Professional ratings
Review scores
| Source | Rating |
| AllMusic | Star Half star |
| Hi-Fi News & Record Review | A:2 |
| Progressiveworld.net | Star |

==Track listing==

| No. | Title | Writer(s) | Length |
|---|---|---|---|
| 1. | "The King of Sunset Town" | Steve Hogarth, Steve Rothery, Mark Kelly, Pete Trewavas, Ian Mosley, John Helmer | 8:04 |
| 2. | "Easter" | Hogarth, Rothery, Kelly, Trewavas, Mosley | 5:58 |
| 3. | "The Uninvited Guest" | Hogarth, Rothery, Kelly, Trewavas, Mosley, Helmer | 3:52 |
| 4. | "Seasons End" | Hogarth, Rothery, Kelly, Trewavas, Mosley, Helmer | 8:10 |
| 5. | "Holloway Girl" | Hogarth, Rothery, Kelly, Trewavas, Mosley | 4:30 |
| 6. | "Berlin" | Hogarth, Rothery, Kelly, Trewavas, Mosley, Helmer | 7:48 |
| 7. | "After Me" (Not included on vinyl edition) | Hogarth, Rothery, Kelly, Trewavas, Mosley | 3:20 |
| 8. | "Hooks in You" | Hogarth, Rothery, Kelly, Trewavas, Mosley, Helmer | 2:57 |
| 9. | "The Space…" | Hogarth, Rothery, Kelly, Trewavas, Mosley | 6:14 |

==Formats and re-issues==
The album was originally released on CD, Cassette, vinyl LP and 12" Picture Disc. "After Me", the b-side of "Hooks in You", was included as a bonus track on the original CD and cassette versions.
In 1997, as part of a series of Marillion's first eight studio albums, EMI re-released Seasons End with remastered sound and a second disc containing bonus material.
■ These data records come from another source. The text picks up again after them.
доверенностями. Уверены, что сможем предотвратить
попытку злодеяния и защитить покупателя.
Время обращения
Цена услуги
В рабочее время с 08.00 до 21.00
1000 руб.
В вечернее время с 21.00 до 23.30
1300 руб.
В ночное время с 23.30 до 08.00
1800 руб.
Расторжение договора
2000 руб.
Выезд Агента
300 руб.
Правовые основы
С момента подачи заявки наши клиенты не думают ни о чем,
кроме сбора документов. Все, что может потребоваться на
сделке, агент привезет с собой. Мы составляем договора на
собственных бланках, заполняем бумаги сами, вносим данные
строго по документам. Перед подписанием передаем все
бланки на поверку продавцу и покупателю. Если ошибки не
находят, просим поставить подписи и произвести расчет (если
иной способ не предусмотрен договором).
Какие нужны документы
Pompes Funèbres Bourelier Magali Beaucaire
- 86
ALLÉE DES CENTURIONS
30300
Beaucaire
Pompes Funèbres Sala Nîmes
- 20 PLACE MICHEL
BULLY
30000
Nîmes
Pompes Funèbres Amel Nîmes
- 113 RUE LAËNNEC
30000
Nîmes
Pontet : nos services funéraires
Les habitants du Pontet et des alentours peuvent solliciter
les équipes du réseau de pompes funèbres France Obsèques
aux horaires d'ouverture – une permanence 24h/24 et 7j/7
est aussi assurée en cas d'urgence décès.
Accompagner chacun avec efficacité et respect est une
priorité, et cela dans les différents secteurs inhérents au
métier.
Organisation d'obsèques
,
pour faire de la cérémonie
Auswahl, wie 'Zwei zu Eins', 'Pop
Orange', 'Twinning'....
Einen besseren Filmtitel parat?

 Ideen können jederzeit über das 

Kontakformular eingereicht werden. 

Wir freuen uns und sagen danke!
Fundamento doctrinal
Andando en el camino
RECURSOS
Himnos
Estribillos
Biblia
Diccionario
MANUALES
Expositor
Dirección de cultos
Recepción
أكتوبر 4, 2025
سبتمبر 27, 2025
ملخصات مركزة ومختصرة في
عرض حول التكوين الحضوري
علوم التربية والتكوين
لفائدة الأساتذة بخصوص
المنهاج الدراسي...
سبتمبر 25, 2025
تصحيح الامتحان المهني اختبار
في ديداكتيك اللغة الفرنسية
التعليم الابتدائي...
The bonus disc contained the extended 12" version of the album's second single, "The Uninvited Guest", that single's b-side "The Bell in the Sea", the third single "Easter"'s b-side, "The Release", and six demo versions. The remastered edition was later also made available without the bonus disc.

A new 180-gram vinyl pressing was released in February 2012 by EMI. It was identical to the original vinyl release from 1989, so "After Me" was not included.

==Personnel==
Marillion
- Steve Hogarth: vocals
- Steve Rothery: guitars
- Mark Kelly: keyboards
- Pete Trewavas: bass
- Ian Mosley: drums
With:
- Phil Todd: saxophone on "Berlin"
- Jean-Pierre Rasle: pipes on "Easter"

==Charts==

Chart performance for Seasons End
| Album chart (1989) | Peak position |
|---|---|
| Dutch Albums (Album Top 100) | 20 |
| German Albums (Offizielle Top 100) | 11 |
| Norwegian Albums (VG-lista) | 20 |
| Swedish Albums (Sverigetopplistan) | 28 |
| Swiss Albums (Schweizer Hitparade) | 11 |
| UK Albums (Official Charts) | 7 |

2023 chart performance for Seasons End
| Album chart (2023) | Peak position |
|---|---|
| Belgian Albums (Ultratop Wallonia) | 166 |
| Hungarian Albums (MAHASZ) | 18 |
| Scottish Albums (Official Charts) | 23 |
| UK Progressive Albums (Official Charts) | 20 |
| UK Rock & Metal Albums (Official Charts) | 5 |

| "Easter" (1990) | Position |
|---|---|
| UK Singles Chart | 34 |

==Certifications==

Certifications for Seasons End
| Region | Certification | Certified units/sales |
| United Kingdom (BPI) | Gold | 100,000^{^} |
^{^} Shipments figures based on certification alone.